Things to be aware of:
- Media syncing is not currently supported. You will either need to disable syncing of sounds and images in the preferences screen, sync your media via AnkiWeb, or use some other solution.
- AnkiMobile does not yet provide an option for using a local sync server, so for now this will only be usable with the computer version of Anki, and AnkiDroid.
- This code is partly new, and while it has had some testing, it's possible something has been missed. Please make backups, and report any bugs you run into.
- The server runs over an unencrypted HTTP connection and does not require authentication, so it is only suitable for use on a private network.
- This is an advanced feature, targeted at users who are comfortable with networking and the command line. If you use this, the expectation is you can resolve any setup/network/firewall issues you run into yourself, and use of this is entirely at your own risk.
From source
If you run Anki from git, you can run a sync server with:
./tools/runopt --syncserver
From a packaged build
From 2.1.39beta1+, the sync server is included in the packaged binaries.

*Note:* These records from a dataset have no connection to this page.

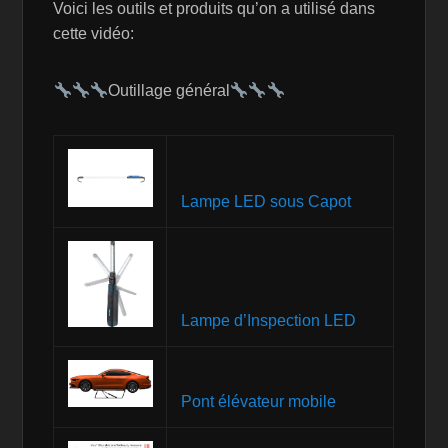
Voici les outils et produits qu’on a utilisé dans
cette vidéo:
Outillage général
Lampe LED sous Capot
Lampe d’Inspection LED
Pont élévateur mobile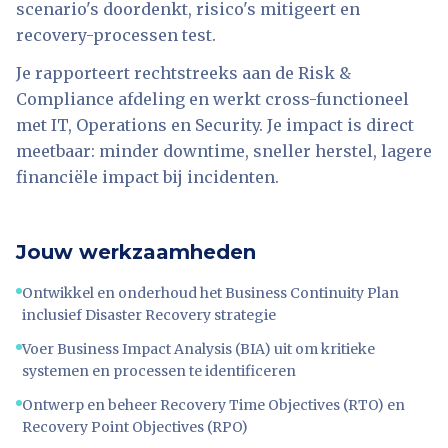
scenario's doordenkt, risico's mitigeert en
recovery-processen test.
Je rapporteert rechtstreeks aan de Risk &
Compliance afdeling en werkt cross-functioneel
met IT, Operations en Security. Je impact is direct
meetbaar: minder downtime, sneller herstel, lagere
financiële impact bij incidenten.
Jouw werkzaamheden
Ontwikkel en onderhoud het Business Continuity Plan
inclusief Disaster Recovery strategie
Voer Business Impact Analysis (BIA) uit om kritieke
systemen en processen te identificeren
Ontwerp en beheer Recovery Time Objectives (RTO) en
Recovery Point Objectives (RPO)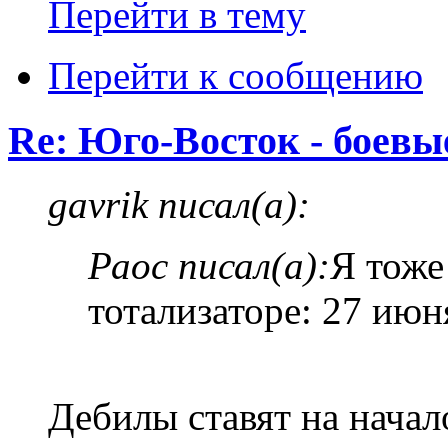
Перейти в тему
Перейти к сообщению
Re: Юго-Восток - боевы
gavrik писал(а):
Раос писал(а):
Я тоже
тотализаторе: 27 июн
Дебилы ставят на начал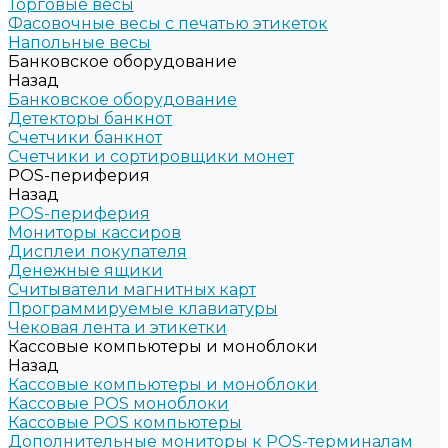
Торговые весы
Фасовочные весы с печатью этикеток
Напольные весы
Банковское оборудование
Назад
Банковское оборудование
Детекторы банкнот
Счетчики банкнот
Счетчики и сортировщики монет
POS-периферия
Назад
POS-периферия
Мониторы кассиров
Дисплеи покупателя
Денежные ящики
Считыватели магнитных карт
Программируемые клавиатуры
Чековая лента и этикетки
Кассовые компьютеры и моноблоки
Назад
Кассовые компьютеры и моноблоки
Кассовые POS моноблоки
Кассовые POS компьютеры
Дополнительные мониторы к POS-терминалам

On Windows in a cmd.exe session:
"\program files\anki\anki-console.exe" --syncserver
Or MacOS, in Terminal.app:
/Applications/Anki.app/Contents/MacOS/AnkiMac --syncserver
Or Linux:
anki --syncserver
Without Qt dependencies
You can run the server without installing the GUI portion of Anki. Once Anki 2.1.39 is released, the following will work:
pip install anki[syncserver]
python -m anki.syncserver
Server setup
The server needs to store a copy of your collection in a folder.
By default it is ~/.syncserver; you can change this by defining
a FOLDER
environmental variable. This should not be the same location
as your normal Anki data folder.
You can also define HOST
and PORT
.
Client setup
When the server starts, it will print the address it is listening on. You need to set an environmental variable before starting your Anki clients to tell them where to connect to. Eg:
set SYNC_ENDPOINT="http://10.0.0.5:8080/sync/"
anki
Currently any username and password will be accepted. If you wish to keep using AnkiWeb for media, sync once with AnkiWeb first, then switch to your local endpoint - collection syncs will be local, and media syncs will continue to go to AnkiWeb.
Contributing
Authentication shouldn't be too hard to add - login() and request() in http_client.rs can be used as a reference. A PR that accepts a password in an env var, and generates a stable hkey based on it would be welcome.
Once that is done, basic multi-profile support could be implemented by moving the col object into an array or dict, and fetching the relevant collection based on the user's authentication.
Because this server is bundled with Anki, simplicity is a design goal - it is targeted at individual/family use, only makes use of Python libraries the GUI is already using, and does not require a configuration file. PRs that deviate from this are less likely to be merged, so please consider reaching out first if you are thinking of starting work on a larger change.